Believers get “miracles” by entering into covenants. I have not had the time to research all of them but there is the Abrahamic covenant which is in three stages. All three involve the payment of Sh50,000 and supervised fasting—a total of Sh150,000 and a hell of a lot of hunger to complete the stage. So, if you have a need, you sell a cow or do whatever you must to raise the money and then make the journey to the mega church, make the payment and do the fasting and then you will have completed the stage of the Abrahamic covenant.
I suppose there could also be Nuhuian, Mosesian, Daudian and enough covenants to enslave an lifetime, their number only limited by the linguistic abilities of the “man of God”.
My extended family is spread across central Kenya—from Mathira in Nyeri, Nanyuki, Wamba in Samburu, Meru and Tharaka Nithi counties.
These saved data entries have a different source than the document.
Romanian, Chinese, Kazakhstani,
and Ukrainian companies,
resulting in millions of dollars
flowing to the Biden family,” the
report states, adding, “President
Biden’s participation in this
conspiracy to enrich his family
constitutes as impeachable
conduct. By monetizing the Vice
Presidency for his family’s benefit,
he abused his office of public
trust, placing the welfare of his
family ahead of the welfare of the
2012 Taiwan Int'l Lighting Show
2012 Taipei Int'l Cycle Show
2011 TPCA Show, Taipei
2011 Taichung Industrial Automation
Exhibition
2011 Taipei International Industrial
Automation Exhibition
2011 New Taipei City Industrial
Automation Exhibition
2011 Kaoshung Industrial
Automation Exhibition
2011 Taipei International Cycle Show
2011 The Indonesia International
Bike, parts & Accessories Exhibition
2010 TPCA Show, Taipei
They are a religious lot, as they have been for most of this century. On top of those who are members of the Catholic, Methodist, PCEA and other more “formal” churches, there are also those who follow more “passionate” denominations where there is a bit of “speaking in tongues” and dancing vigorously in church.
In my circles, many are “saved” and very active in the Christian movement, serving in church and the community, preaching the Gospel and comforting the afflicted. It is really not among the most religious that you will find the towel eaters; it is among the borderline cases who profess the faith but are not known for their piety. Neither are they confined to the illiterate and the poor; prosperous professionals with a master’s level of education are eating strings, the same lot you might find lining up at a withdoctor’s for snake oil.
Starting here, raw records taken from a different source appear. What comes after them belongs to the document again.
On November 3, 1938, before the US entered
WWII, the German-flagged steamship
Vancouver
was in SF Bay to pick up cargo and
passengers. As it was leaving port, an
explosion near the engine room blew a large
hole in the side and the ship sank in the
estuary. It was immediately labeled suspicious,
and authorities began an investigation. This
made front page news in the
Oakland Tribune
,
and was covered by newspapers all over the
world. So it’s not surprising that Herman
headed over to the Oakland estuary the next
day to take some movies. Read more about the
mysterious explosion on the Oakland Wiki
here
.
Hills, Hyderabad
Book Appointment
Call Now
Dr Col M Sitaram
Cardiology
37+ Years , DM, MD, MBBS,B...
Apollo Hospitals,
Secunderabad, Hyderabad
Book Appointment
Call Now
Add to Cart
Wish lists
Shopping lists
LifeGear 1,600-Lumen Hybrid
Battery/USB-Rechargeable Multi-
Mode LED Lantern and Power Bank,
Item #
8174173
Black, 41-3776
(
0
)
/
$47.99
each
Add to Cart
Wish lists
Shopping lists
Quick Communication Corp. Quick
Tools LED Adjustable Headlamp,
My people have done unspeakable things in the name of faith. They are addicted to prophesy and fortune telling in their hunger to control, perhaps even eliminate, the normal uncertainties of human existence. Most are not munching textile to book their seat in Heaven; they are doing so to solve the normal problems of human existence. They also want to procure advantage in life, get ahead at work, accumulate wealth, without bothering with the struggle and hard work that goes with it.
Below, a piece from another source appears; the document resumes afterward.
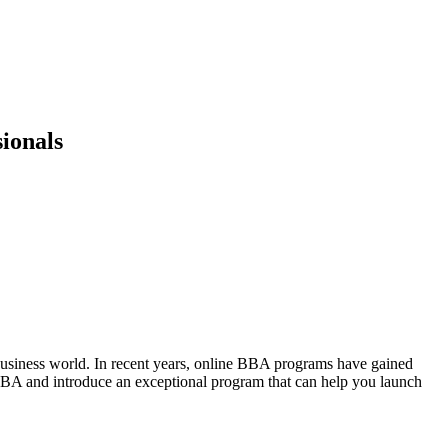
ionals
 business world. In recent years, online BBA programs have gained
line BBA and introduce an exceptional program that can help you launch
Just like the gambling and bribery culture, the trooping to the cults is rooted in our corrupt culture of greed and shortcuts. We want to own the heavens but don’t want to work for it. Or we don’t have the smarts or the appetite for hard work to be successful but we can’t face this fact and, therefore, comfort ourselves with the belief that somebody is standing in our way, witchcraft has been planted outside our house, we are cursed, and so on.
In other words, we are looking for a supernatural explanation for failure and are preparing to do the most humiliating and insane things for a con man who cheats us that he can hook us up with supernatural solutions for completely human problems.
But not everyone is submitting to this nonsense. I heard the story of two young ladies who were frustrated by the fact that, though beautiful and with jobs, they were not on a sure path to marriage and a family. So they trooped with the rest to see a “man of God” to be told what was cutting.
After prayer and a spot of speaking in tongues, the “man of God” “prophesied over them” and gave the word he had “received from God”: Their way to marriage was blocked and none of them was ever going to have a family. Ever. The only solution was for the “prophet of God” to “clear the way” and remove the blockage.
The young ladies told him to go to hell on a Black Mamba.
But the naivety of Kenyans and the evil schemes of some criminal preachers has the population eating towels.